### Required action
Scan the entries below. Report each line where the string "được" occurs.

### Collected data
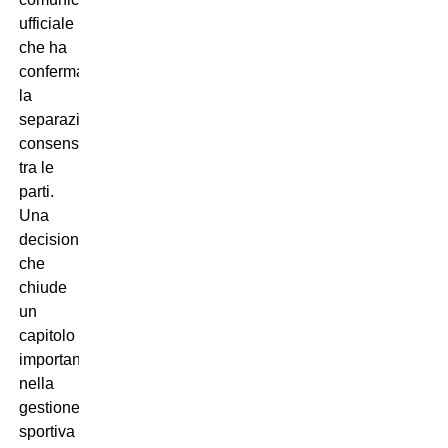
ufficiale
che ha
confermato
la
separazione
consensuale
tra le
parti.
Una
decisione
che
chiude
un
capitolo
importante
nella
gestione
sportiva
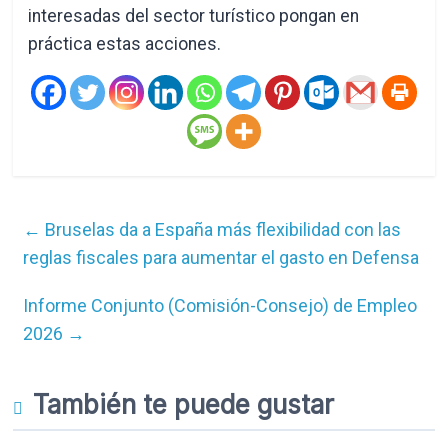
interesadas del sector turístico pongan en
práctica estas acciones.
←
Bruselas da a España más flexibilidad con las
reglas fiscales para aumentar el gasto en Defensa
Informe Conjunto (Comisión-Consejo) de Empleo
2026
→
También te puede gustar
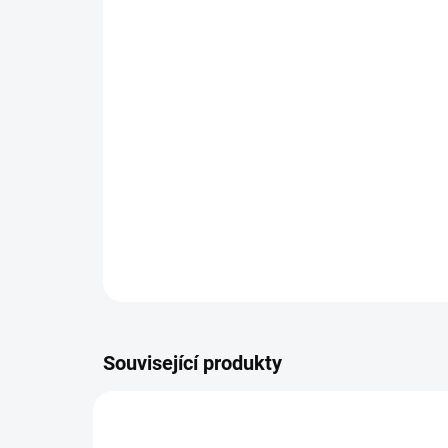
Související produkty
GRE122029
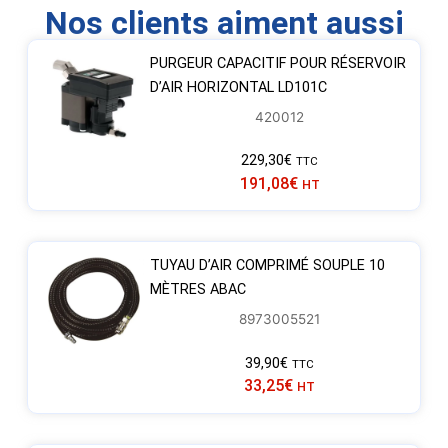
Nos clients aiment aussi
PURGEUR CAPACITIF POUR RÉSERVOIR
D’AIR HORIZONTAL LD101C
420012
229,30
€
TTC
191,08
€
HT
TUYAU D’AIR COMPRIMÉ SOUPLE 10
MÈTRES ABAC
8973005521
39,90
€
TTC
33,25
€
HT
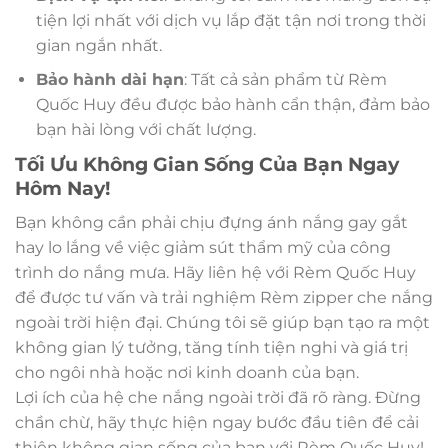
tiện lợi nhất với dịch vụ lắp đặt tận nơi trong thời
gian ngắn nhất.
Bảo hành dài hạn
: Tất cả sản phẩm từ Rèm
Quốc Huy đều được bảo hành cẩn thận, đảm bảo
bạn hài lòng với chất lượng.
Tối Ưu Không Gian Sống Của Bạn Ngay
Hôm Nay!
Bạn không cần phải chịu đựng ánh nắng gay gắt
hay lo lắng về việc giảm sút thẩm mỹ của công
trình do nắng mưa. Hãy liên hệ với Rèm Quốc Huy
để được tư vấn và trải nghiệm Rèm zipper che nắng
ngoài trời hiện đại. Chúng tôi sẽ giúp bạn tạo ra một
không gian lý tưởng, tăng tính tiện nghi và giá trị
cho ngôi nhà hoặc nơi kinh doanh của bạn.
Lợi ích của hệ che nắng ngoài trời đã rõ ràng. Đừng
chần chừ, hãy thực hiện ngay bước đầu tiên để cải
thiện không gian sống của bạn với Rèm Quốc Huy!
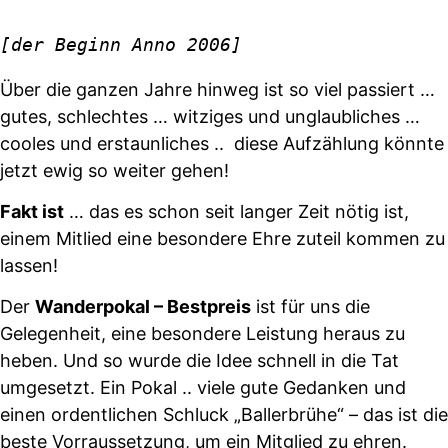
[der Beginn Anno 2006]
Über die ganzen Jahre hinweg ist so viel passiert …
gutes, schlechtes … witziges und unglaubliches …
cooles und erstaunliches .. diese Aufzählung könnte
jetzt ewig so weiter gehen!
Fakt ist
… das es schon seit langer Zeit nötig ist,
einem Mitlied eine besondere Ehre zuteil kommen zu
lassen!
Der
Wanderpokal – Bestpreis
ist für uns die
Gelegenheit, eine besondere Leistung heraus zu
heben. Und so wurde die Idee schnell in die Tat
umgesetzt. Ein Pokal .. viele gute Gedanken und
einen ordentlichen Schluck „Ballerbrühe“ – das ist die
beste Vorraussetzung, um ein Mitglied zu ehren.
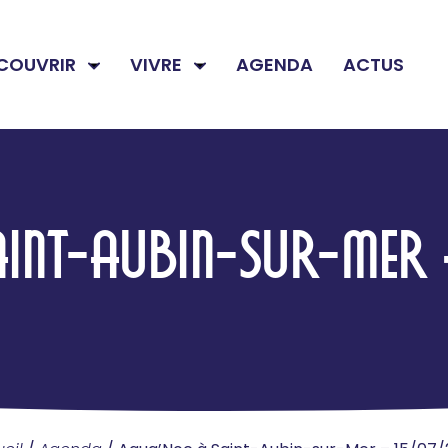
COUVRIR
VIVRE
AGENDA
ACTUS
INT-AUBIN-SUR-ME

### Reply to the exercise
Quốc Huy đều được bảo hành cẩn thận, đảm bảo
để được tư vấn và trải nghiệm Rèm zipper che nắng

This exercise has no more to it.